Looks really good...i'll be looking forward to its release..


----------



## Josan (Feb 15, 2010)

Not Bad !!!!!!1


----------



## Faun (Feb 15, 2010)

Awesome product by Indian company


----------



## ico (Feb 18, 2010)

Here is the comparison:

*www.technoholik.com/wp-content/uploads/2010/02/Specs-AdamvsiPad.jpg


----------



## saqib_khan (Feb 18, 2010)

But who's the manufacturer ? I can't open that link in office, thats why asking.


----------



## ico (Feb 18, 2010)

^ An Indian company named *Notion Ink.* 

Seeing the specs, I would rather say that the iPad is a competition for Adam. 

All they need now is proper marketing.


----------



## p_dude (Feb 18, 2010)

i dont think they are getting properly recognized outside of india...


----------



## prakashr85 (Feb 18, 2010)

here is the complete specification of 
ADAM *newtechproductsreview.blogspot.com/2010/02/new-ipad-killer-adam-from-indian.html but dont know how much Ram it has. While this will be straight competitor to Google chrome notebook as well as 
apple IPad.


----------



## azzu (Feb 18, 2010)

its a great tablet
but any news about the xact Price in india ?


----------



## vickyadvani (Feb 19, 2010)

watch out Apple ...here we come


----------



## maxmk (Feb 19, 2010)

azzu said:


> its a great tablet
> but any news about the xact Price in india ?


The device will be available at just $321 (Rs.15,000) when it reaches  the U.S., European and Indian markets six months from now in June, 2010.

*Refrence URL*


----------



## Ramakrishnan (Feb 19, 2010)

I am not sure if they will sell it for Rs.15000/-. If they do, it is a steal and I will definitely buy this.


----------



## azzu (Feb 19, 2010)

Ramakrishnan said:


> I am not sure if they will sell it for Rs.15000/-. If they do, it is a steal and I will definitely buy this.


xactly
if they sell it for that price (even the stripped down base version) then its a steal yaar
ill buy tooo


----------



## colocated (Feb 23, 2010)

Although its a nice value for money product but still to compete against a brand like apple you have to do lot of marketing


----------



## Faun (Feb 23, 2010)

^^correct....


----------



## devilz666 (Mar 22, 2010)

p_dude said:


> i dont think they are getting properly recognized outside of india...

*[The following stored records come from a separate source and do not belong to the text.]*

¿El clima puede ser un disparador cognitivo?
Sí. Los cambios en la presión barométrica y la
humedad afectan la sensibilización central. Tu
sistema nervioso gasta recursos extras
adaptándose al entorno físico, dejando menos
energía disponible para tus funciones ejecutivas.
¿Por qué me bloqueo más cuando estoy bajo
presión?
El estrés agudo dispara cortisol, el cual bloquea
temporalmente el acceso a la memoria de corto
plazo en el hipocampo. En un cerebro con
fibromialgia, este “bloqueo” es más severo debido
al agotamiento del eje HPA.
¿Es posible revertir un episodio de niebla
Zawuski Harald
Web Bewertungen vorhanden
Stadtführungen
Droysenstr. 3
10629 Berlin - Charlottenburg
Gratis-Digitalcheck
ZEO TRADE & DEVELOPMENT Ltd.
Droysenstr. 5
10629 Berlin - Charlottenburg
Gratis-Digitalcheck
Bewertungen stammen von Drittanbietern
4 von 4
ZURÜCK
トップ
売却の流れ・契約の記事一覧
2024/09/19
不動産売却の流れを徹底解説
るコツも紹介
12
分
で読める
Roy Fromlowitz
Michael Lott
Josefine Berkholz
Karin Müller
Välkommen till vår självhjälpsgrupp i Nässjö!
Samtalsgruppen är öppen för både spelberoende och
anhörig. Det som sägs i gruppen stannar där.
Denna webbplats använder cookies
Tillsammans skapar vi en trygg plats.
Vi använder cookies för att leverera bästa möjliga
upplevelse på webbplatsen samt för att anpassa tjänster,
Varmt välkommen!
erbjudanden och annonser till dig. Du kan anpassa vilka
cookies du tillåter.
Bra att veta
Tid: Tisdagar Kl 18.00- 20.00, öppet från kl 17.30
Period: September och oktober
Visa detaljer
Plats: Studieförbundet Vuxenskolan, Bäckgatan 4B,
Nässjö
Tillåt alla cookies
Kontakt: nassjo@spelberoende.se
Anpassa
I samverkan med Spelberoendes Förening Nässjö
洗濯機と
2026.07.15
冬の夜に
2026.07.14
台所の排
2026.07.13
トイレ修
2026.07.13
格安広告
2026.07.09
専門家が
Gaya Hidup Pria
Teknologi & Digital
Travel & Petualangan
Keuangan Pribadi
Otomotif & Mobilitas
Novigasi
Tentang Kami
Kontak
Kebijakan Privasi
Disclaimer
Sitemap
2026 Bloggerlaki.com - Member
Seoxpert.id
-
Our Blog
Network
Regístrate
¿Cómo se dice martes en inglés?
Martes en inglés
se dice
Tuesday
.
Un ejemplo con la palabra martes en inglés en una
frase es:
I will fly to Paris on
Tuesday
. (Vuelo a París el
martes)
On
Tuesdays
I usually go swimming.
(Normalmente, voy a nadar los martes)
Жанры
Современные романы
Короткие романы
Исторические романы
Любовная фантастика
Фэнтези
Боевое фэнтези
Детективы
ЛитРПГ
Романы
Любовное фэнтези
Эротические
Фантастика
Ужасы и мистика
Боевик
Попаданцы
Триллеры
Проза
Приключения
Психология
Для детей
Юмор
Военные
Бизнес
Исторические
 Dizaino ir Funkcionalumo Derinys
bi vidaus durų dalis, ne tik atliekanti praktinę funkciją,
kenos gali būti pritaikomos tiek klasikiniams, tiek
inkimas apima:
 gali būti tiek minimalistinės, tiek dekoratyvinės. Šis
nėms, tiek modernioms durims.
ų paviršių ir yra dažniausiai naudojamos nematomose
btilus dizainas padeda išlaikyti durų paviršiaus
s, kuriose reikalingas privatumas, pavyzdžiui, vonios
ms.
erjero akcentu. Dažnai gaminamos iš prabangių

naah, it'll get more recognized (and sell more pieces) in west, than in India


----------



## nimish23 (Mar 24, 2010)

dont think it will sell for just Rs 15k. Its a good product. would easily place the price somewhere in the 22-28k bracket.


----------



## paper_heart_21 (Mar 26, 2010)

lol.....i think next release will be EVE tablet !! 

anyway they need to popularize it by some advertisements/ or marketing techniques then only it will get properly recognized !!


----------



## Ramakrishnan (Mar 26, 2010)

Since the markets in India and China are huge, They should also concentrate here rather than market it in western countries.


----------